We must note that this is not the only sequence of messages that will correctly perform the stated task. Although it is obvious and direct, this is just one of many sequences that will accomplish the task.
The first two lines here make the names UrRobot and East available here, as they are both defined in the module karel.robota. The third line introduces the main task block and it is the same in every program. The fourth line creates a robot we will refer to as karel, and the remaining indented lines following that are the task for karel. Indentation level is very significant in the Robot Programming Language.
A set of messages to one or more robots is called a task. A task, if correctly written, can be executed by the Python system. The first instruction in the main task block constructs the robot, associates the name karel with it, and delivers it, ready to run, from the factory to 2nd Street and 2nd Avenue, facing east with no beepers in its beeper-bag. This instruction is not, technically speaking, a message since it is not addressed to any robot. This statement can be thought of as a delivery specification.
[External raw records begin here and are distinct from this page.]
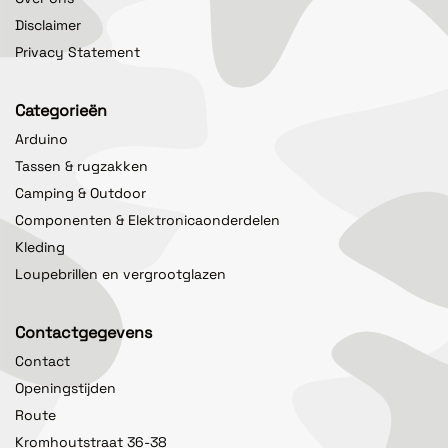
Disclaimer
Privacy Statement
Categorieën
Arduino
Tassen & rugzakken
Camping & Outdoor
Componenten & Elektronicaonderdelen
Kleding
Loupebrillen en vergrootglazen
Contactgegevens
Contact
Openingstijden
Route
Kromhoutstraat 36-38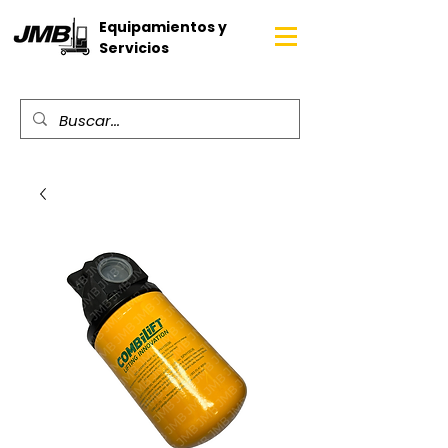
Equipamientos y
Servicios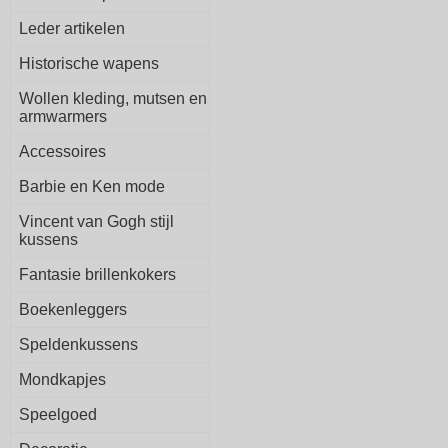
Leder artikelen
Historische wapens
Wollen kleding, mutsen en
armwarmers
Accessoires
Barbie en Ken mode
Vincent van Gogh stijl
kussens
Fantasie brillenkokers
Boekenleggers
Speldenkussens
Mondkapjes
Speelgoed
It instructs the helicopter pilot how to set up the robot when it is delivered. The delivery specification also names the specific type or class of robot that we want delivered. Here we want an UrRobot .
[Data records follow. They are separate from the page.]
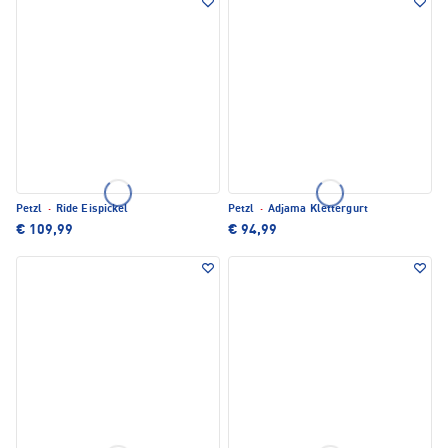
Petzl
·
Ride Eispickel
Petzl
·
Adjama Klettergurt
€ 109,99
€ 94,99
The remaining lines of the main task block instruct karel how to carry out the task. These messages are sent to karel by the helicopter pilot, as described next.
Before a program can be executed in a world, the program is read at the factory to make sure it has no errors. We will discuss errors later; for now, we will assume that our program is correct. But the check at the factory is very cursory. It will check for colons in the right place, for example, but not for names misspelled.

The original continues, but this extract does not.